**Exercise aim:** Determine how many lines in the records below contain "literatury", then state that number alone.
___ Extracted entries
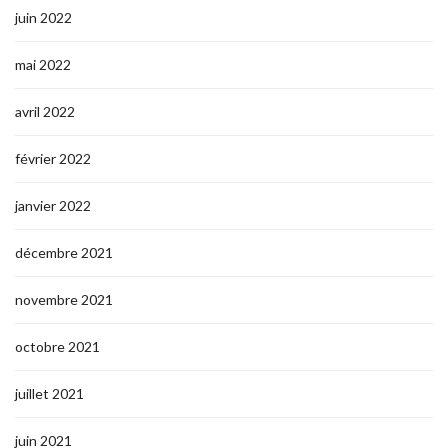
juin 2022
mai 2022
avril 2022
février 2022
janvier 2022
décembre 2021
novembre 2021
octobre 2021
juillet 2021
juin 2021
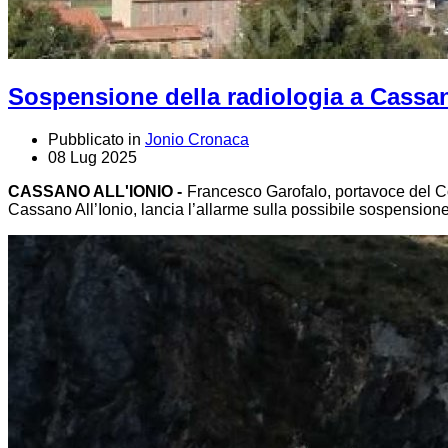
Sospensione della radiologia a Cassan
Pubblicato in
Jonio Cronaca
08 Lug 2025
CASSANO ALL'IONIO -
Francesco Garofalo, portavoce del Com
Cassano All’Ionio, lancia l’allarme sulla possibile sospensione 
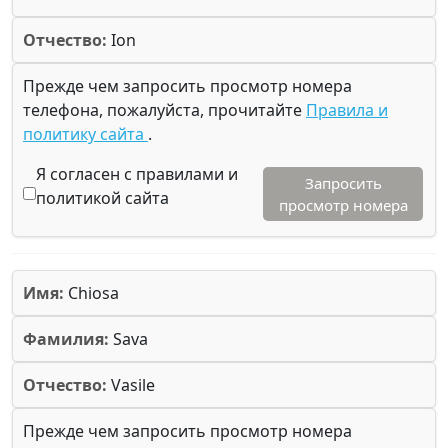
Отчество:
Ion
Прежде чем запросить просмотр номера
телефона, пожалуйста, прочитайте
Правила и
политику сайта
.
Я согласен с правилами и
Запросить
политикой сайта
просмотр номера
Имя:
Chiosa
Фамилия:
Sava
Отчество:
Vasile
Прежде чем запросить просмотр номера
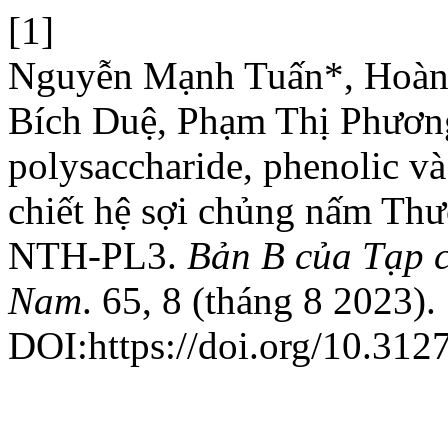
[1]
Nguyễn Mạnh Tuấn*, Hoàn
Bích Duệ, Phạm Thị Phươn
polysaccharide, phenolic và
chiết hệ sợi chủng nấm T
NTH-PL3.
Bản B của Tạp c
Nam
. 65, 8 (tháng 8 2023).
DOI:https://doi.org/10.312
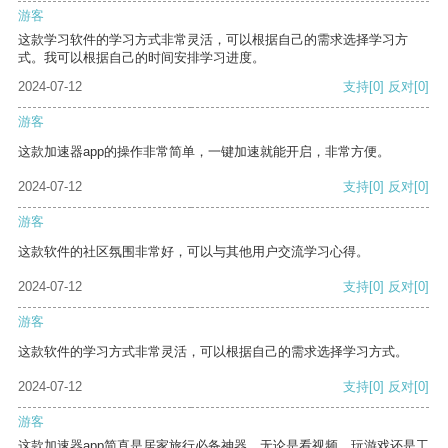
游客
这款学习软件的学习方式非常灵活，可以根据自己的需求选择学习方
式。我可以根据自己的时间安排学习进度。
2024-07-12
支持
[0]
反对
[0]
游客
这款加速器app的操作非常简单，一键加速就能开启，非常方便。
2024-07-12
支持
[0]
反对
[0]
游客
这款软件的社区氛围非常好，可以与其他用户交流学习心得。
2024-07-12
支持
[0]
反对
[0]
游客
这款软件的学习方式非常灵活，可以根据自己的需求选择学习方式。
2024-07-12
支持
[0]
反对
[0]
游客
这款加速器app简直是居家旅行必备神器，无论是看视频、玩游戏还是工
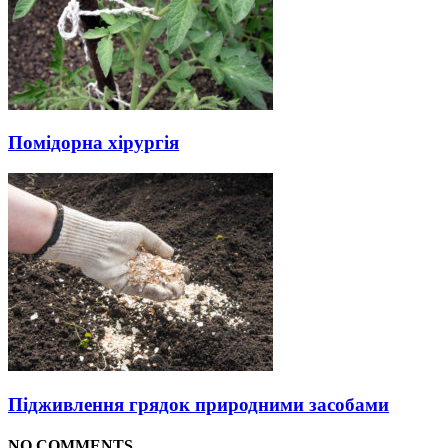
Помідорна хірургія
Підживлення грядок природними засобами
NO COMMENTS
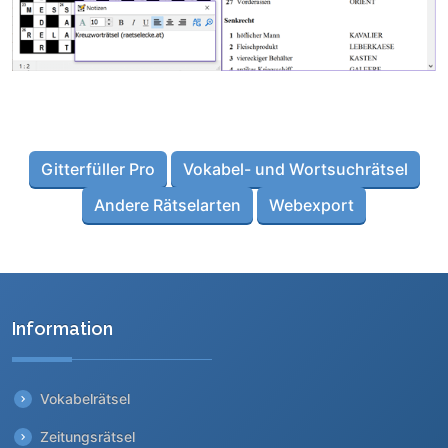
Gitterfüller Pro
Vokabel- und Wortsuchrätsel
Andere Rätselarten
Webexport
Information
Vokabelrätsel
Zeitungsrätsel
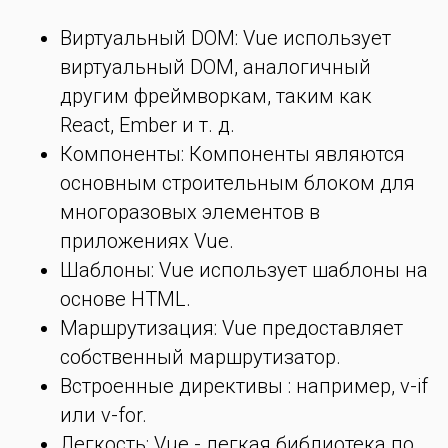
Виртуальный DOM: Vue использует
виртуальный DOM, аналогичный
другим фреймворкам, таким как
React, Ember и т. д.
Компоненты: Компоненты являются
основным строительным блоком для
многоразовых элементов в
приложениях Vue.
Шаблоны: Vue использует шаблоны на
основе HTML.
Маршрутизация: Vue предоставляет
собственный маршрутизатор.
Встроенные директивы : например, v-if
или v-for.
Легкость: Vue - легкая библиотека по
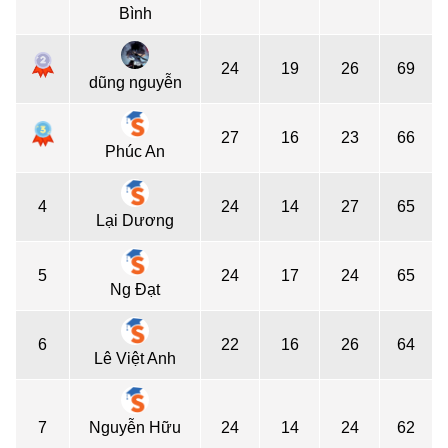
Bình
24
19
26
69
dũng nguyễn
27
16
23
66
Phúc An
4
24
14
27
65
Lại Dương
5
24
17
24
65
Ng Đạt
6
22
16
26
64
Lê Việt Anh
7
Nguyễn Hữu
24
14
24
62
______
___ Extracted entries
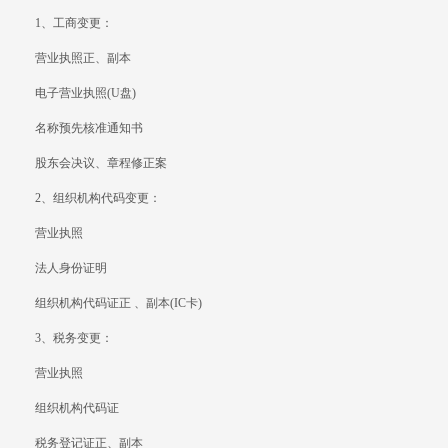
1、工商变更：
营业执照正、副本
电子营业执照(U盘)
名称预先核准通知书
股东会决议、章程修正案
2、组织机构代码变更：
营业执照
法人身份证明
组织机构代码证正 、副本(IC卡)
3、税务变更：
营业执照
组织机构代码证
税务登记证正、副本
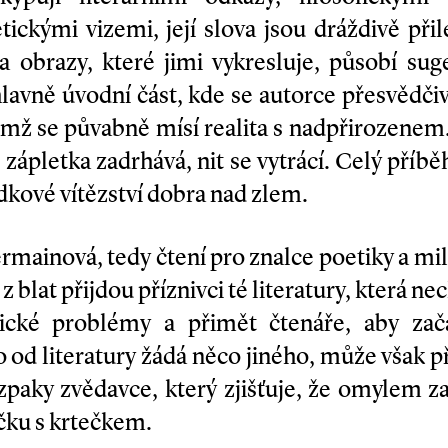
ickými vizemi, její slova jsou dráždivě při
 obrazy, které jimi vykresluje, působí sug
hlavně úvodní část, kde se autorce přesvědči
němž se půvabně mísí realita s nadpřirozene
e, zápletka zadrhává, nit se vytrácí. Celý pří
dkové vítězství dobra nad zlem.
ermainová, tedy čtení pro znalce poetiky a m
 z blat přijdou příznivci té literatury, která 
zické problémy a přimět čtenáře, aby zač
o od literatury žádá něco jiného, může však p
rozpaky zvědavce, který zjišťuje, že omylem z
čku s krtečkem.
______
**Response below:** 2